Pregabalin, the generic name for Lyrica, is classified as a GABA analogue. Doctors prescribe this medication to treat nerve damage due to diabetes, shingles, or spinal cord injury. It’s also effective to treat certain types of seizures if taken continuously. But rather than blocking pain receptors like opioids, GABA analogues increase the uptake of GABA by hippocampal neurons.
Pregabalin in particular is one of the newer forms of GABA analogues. It is less studied than older drugs like gabapentin that are in the same category. So the effects of the drug remain somewhat of a mystery. As a result, the DEA classified Lyrica as a schedule five drug. But even knowing that, several questions remain: Is Lyrica a narcotic? Is Lyrica addictive? What does it actually mean to be a schedule five drug?
What is a Schedule V Drug?
The DEA classifies controlled substances into five schedules:
- First Schedule (I): Drugs with no currently accepted medical use and a high potential for abuse.
- Second Schedule (II): High potential for abuse, with use potentially leading to severe psychological or physical dependence. Classified as dangerous.
- Third Schedule (III): Moderate to low potential for physical and psychological dependence.
- Fourth Schedule (IV): Low potential for abuse and low risk of dependence.
- Fifth Schedule (V): Drugs with lower potential for abuse than Schedule IV and consist of preparations containing limited quantities of certain narcotics.
So while Schedule V drugs sit lowest on the list, they still possess least some potential for abuse. And makes sense considering that they contain trace elements of narcotics. Pregabalin retains the potential to move to another schedule once more studies on relatively new medication release. Lyrica drug class may change.

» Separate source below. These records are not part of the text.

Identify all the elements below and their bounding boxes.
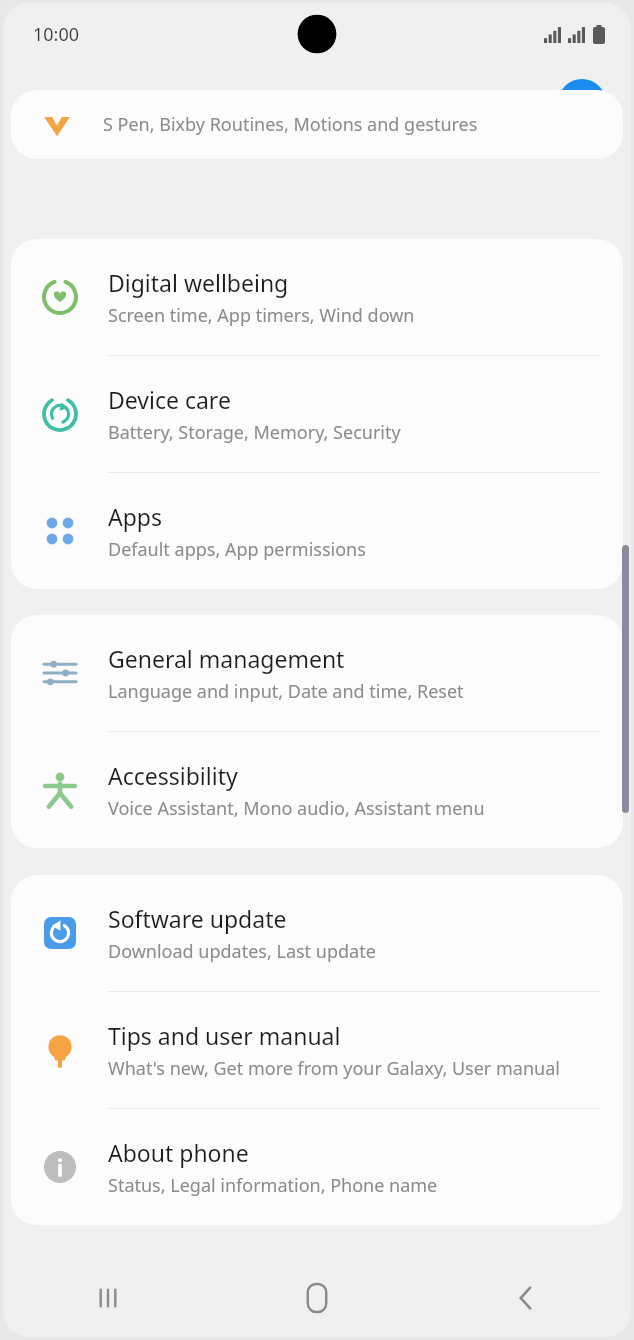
button[interactable]: Search [492, 79, 540, 127]
staticText: 10:00 [33, 22, 80, 47]
button[interactable]: Device care [11, 356, 623, 472]
staticText: Voice Assistant, Mono audio, Assistant m… [108, 796, 485, 821]
staticText: Language and input, Date and time, Reset [108, 679, 464, 704]
button[interactable]: S Pen, Bixby Routines, Motions and gestu… [11, 90, 623, 159]
button[interactable]: Back [483, 1259, 569, 1337]
staticText: S Pen, Bixby Routines, Motions and gestu… [103, 112, 478, 137]
button[interactable]: General management [11, 615, 623, 731]
staticText: Screen time, App timers, Wind down [108, 303, 415, 328]
staticText: Software update [108, 903, 287, 934]
staticText: General management [108, 643, 345, 674]
button[interactable]: Home [274, 1259, 360, 1337]
staticText: Apps [108, 501, 163, 532]
staticText: Device care [108, 384, 231, 415]
button[interactable]: Tips and user manual [11, 992, 623, 1108]
button[interactable]: Recents [65, 1259, 151, 1337]
button[interactable]: Account [558, 79, 606, 127]
staticText: Status, Legal information, Phone name [108, 1173, 438, 1198]
button[interactable]: Software update [11, 875, 623, 991]
staticText: Settings [39, 84, 146, 122]
staticText: Download updates, Last update [108, 939, 376, 964]
staticText: Default apps, App permissions [108, 537, 366, 562]
staticText: Digital wellbeing [108, 267, 289, 298]
staticText: Accessibility [108, 760, 238, 791]
staticText: What's new, Get more from your Galaxy, U… [108, 1056, 560, 1081]
button[interactable]: Apps [11, 473, 623, 589]
button[interactable]: Accessibility [11, 732, 623, 848]
staticText: Battery, Storage, Memory, Security [108, 420, 401, 445]
staticText: About phone [108, 1137, 249, 1168]
button[interactable]: About phone [11, 1109, 623, 1225]
button[interactable]: Digital wellbeing [11, 239, 623, 355]
staticText: Tips and user manual [108, 1020, 341, 1051]
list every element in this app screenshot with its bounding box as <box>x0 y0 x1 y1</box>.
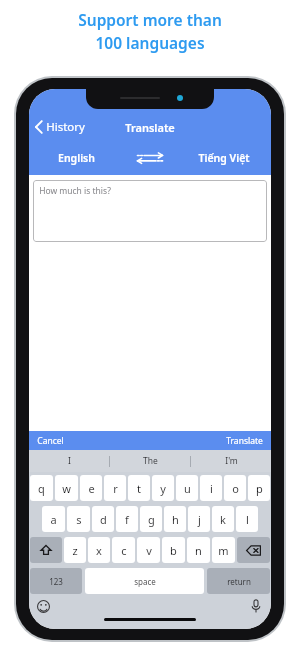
button[interactable]: f <box>116 506 138 532</box>
staticText: a <box>50 512 57 527</box>
staticText: t <box>137 481 141 496</box>
staticText: x <box>96 543 102 558</box>
staticText: w <box>62 481 71 496</box>
button[interactable]: space <box>85 568 204 594</box>
staticText: Translate <box>226 435 263 447</box>
staticText: b <box>170 543 177 558</box>
button[interactable]: r <box>104 475 126 501</box>
button[interactable]: return <box>207 568 270 594</box>
button[interactable]: x <box>88 537 110 563</box>
staticText: I'm <box>225 455 238 467</box>
button[interactable]: j <box>188 506 210 532</box>
staticText: d <box>100 512 107 527</box>
staticText: j <box>198 512 201 527</box>
staticText: e <box>88 481 95 496</box>
button[interactable]: History <box>29 116 91 138</box>
staticText: s <box>76 512 82 527</box>
button[interactable]: 123 <box>30 568 82 594</box>
staticText: z <box>72 543 78 558</box>
staticText: Tiếng Việt <box>198 151 250 165</box>
staticText: History <box>46 119 85 135</box>
staticText: p <box>256 481 263 496</box>
button[interactable]: n <box>187 537 210 563</box>
staticText: g <box>148 512 155 527</box>
button[interactable]: h <box>164 506 186 532</box>
button[interactable]: e <box>80 475 102 501</box>
staticText: 123 <box>49 576 63 587</box>
button[interactable]: i <box>200 475 222 501</box>
staticText: n <box>195 543 202 558</box>
staticText: English <box>58 151 95 165</box>
staticText: I <box>68 455 71 467</box>
staticText: h <box>172 512 179 527</box>
button[interactable]: k <box>212 506 234 532</box>
button[interactable]: g <box>140 506 162 532</box>
staticText: c <box>121 543 127 558</box>
button[interactable]: s <box>67 506 90 532</box>
staticText: u <box>184 481 191 496</box>
button[interactable]: I <box>29 450 109 472</box>
button[interactable]: How much is this? <box>33 180 267 242</box>
staticText: Translate <box>125 120 175 135</box>
button[interactable]: o <box>224 475 246 501</box>
button[interactable]: w <box>55 475 78 501</box>
button[interactable]: z <box>64 537 86 563</box>
button[interactable]: b <box>162 537 185 563</box>
button[interactable]: t <box>128 475 150 501</box>
staticText: m <box>218 543 229 558</box>
button[interactable]: Shift <box>30 537 62 563</box>
button[interactable]: p <box>248 475 270 501</box>
staticText: return <box>227 576 251 587</box>
staticText: The <box>143 455 158 467</box>
button[interactable]: q <box>30 475 53 501</box>
staticText: Cancel <box>37 435 64 447</box>
staticText: f <box>125 512 129 527</box>
button[interactable]: c <box>112 537 135 563</box>
button[interactable]: m <box>212 537 235 563</box>
button[interactable]: a <box>42 506 65 532</box>
button[interactable]: l <box>236 506 258 532</box>
staticText: How much is this? <box>39 185 111 197</box>
staticText: o <box>232 481 239 496</box>
button[interactable]: Emoji <box>34 597 52 615</box>
staticText: y <box>160 481 166 496</box>
staticText: space <box>134 576 156 587</box>
staticText: i <box>210 481 213 496</box>
staticText: l <box>246 512 249 527</box>
staticText: k <box>220 512 226 527</box>
button[interactable]: Cancel <box>29 431 72 450</box>
button[interactable]: I'm <box>191 450 271 472</box>
button[interactable]: Tiếng Việt <box>176 145 271 171</box>
button[interactable]: v <box>137 537 160 563</box>
staticText: Support more than <box>78 9 222 30</box>
staticText: 100 languages <box>95 32 205 53</box>
staticText: q <box>38 481 45 496</box>
button[interactable]: u <box>176 475 198 501</box>
button[interactable]: d <box>92 506 114 532</box>
button[interactable]: The <box>110 450 190 472</box>
button[interactable]: Dictation <box>247 597 265 615</box>
button[interactable]: English <box>29 145 124 171</box>
button[interactable]: Backspace <box>237 537 270 563</box>
button[interactable]: Swap languages <box>124 145 176 171</box>
staticText: v <box>146 543 152 558</box>
button[interactable]: Translate <box>218 431 271 450</box>
staticText: r <box>113 481 118 496</box>
button[interactable]: y <box>152 475 174 501</box>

What are Lyrica’s Side Effects?
Physicians prescribing Lyrica will ask the appropriate questions to gauge whether potential candidates for Lyrica are at high risk for side effects. Although medical advice should always come directly from a licensed doctor, Lyrica lists possible side effects of the medication. These include weight gain, drowsiness, dizziness, dry mouth, and trouble concentrating. Individuals should tell their doctor if they take medications for seizures, breathing problems, or heart problems before taking Lyrica due to possible drug interactions.
Is the Controlled Substance Lyrica Addictive?
Everyone responds differently to drugs introduced to their system. That’s why addicts have certain drugs of choice–their effects vary greatly between people. So it’s no surprise to say that while Lyrica may be safe for some, it can be addictive for others.
Medication for pain relief is tricky. Since pain is so subjective, people can easily fall into the trap of feeling their need for medication is greater than it actually is. This psychological dependence can quickly spiral out of control. That process goes beyond higher schedule drugs like opioids. Individuals abuse Lyrica in some cases. It all depends on the person taking it and their history with addiction.